Another Day, Another Paper Gown
So today was plastic surgeon consult #2. This was the doctor that my primary doctor required me to see in order to process a referral with another doctor I am seeing at the end of the month. I actually really liked this guy. He’s an older man…in his early 70’s and he was very knowledgeable. We talked in his office for almost an hour before we even went into the exam room. He explained everything. All the risks. All the possible outcomes during surgery. Yadayadayada. The only problem I have with choosing him as my plastic surgeon is that he cannot work with the breast surgeon that I chose. They work for different networks; different hospitals. If I decide to use this doctor, I have to meet with breast surgeons he works with and choose one of them to do the mastectomy. I am not ruling it out. It’s still on the table. But I really do love the breast surgeon I have already met with so this isn’t going to be an easy decision. I have one more plastic surgeon to meet with at the end of the month and then I can really narrow it all down.
As far as nipples go, this doctor today agreed with me and my decision for removing them. He said leaving them in tact does leave some risk and it’s my body and ultimately my decision. The scars would probably be “lollipop” looking. A circle around where my nipple is now and then a line to the side of that where they would open me up. Scars don’t bother me. Especially scars that no one but myself and my husband would see. I am likely going to have very little feeling in my chest…. if any…after surgery anyway so I am still on board with saying bye bye to them.
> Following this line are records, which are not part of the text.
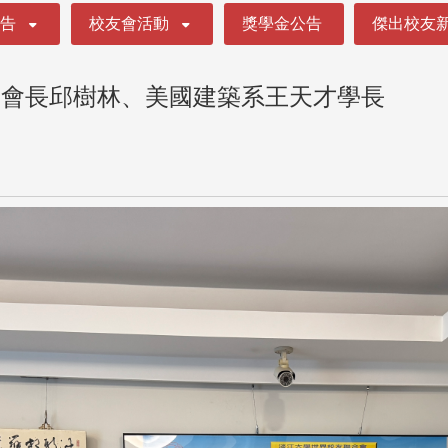
公告
校友會活動
獎學金公告
傑出校友
譽會長邱樹林、美國建築系王天才學長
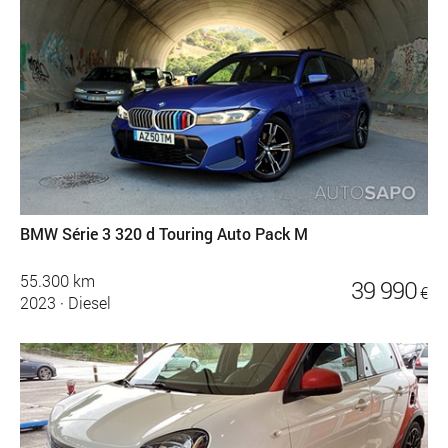
BMW Série 3 320 d Touring Auto Pack M
55.300 km
39 990
€
2023
·
Diesel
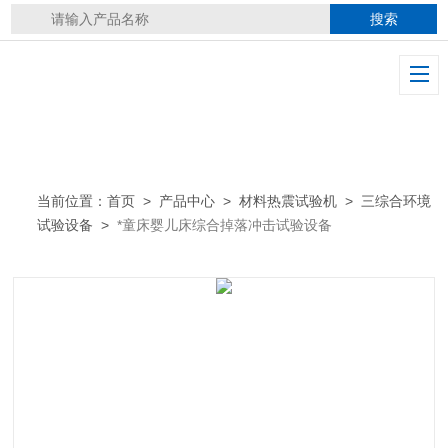
当前位置：
首页
>
产品中心
>
材料热震试验机
>
三综合环境
试验设备
>
*童床婴儿床综合掉落冲击试验设备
One thing that was confirmed again today was that I am not a good candidate for DIEP flap surgery. This type of surgery creates new breasts with a person’s own body tissues…in this case they take fat from the stomach area. He looked at my stomach and said they could probably only create an A cup from my stomach fat. I am now and have always been a D. So I don’t feel comfortable going for that big of a change. I could have a combination of DIEP Flap and an implant to get a bigger size but I am not interested in that, either. It kind of defeats the purpose of having the DIEP Flap in my opinion.
So alas, I am not really any closer to making a decision about it but I do feel a bit more informed today from that appointment. One thing I have to keep in mind is that anything can happen during surgery. We could have a plan in place for direct to implant and there could be skin or blood flow issues discovered during the operation that could prevent that from happening and might lead me to tissue expanders. Or smaller than planned implants. Or staying flat awhile. And that’s the risk I take. And that’s life, right?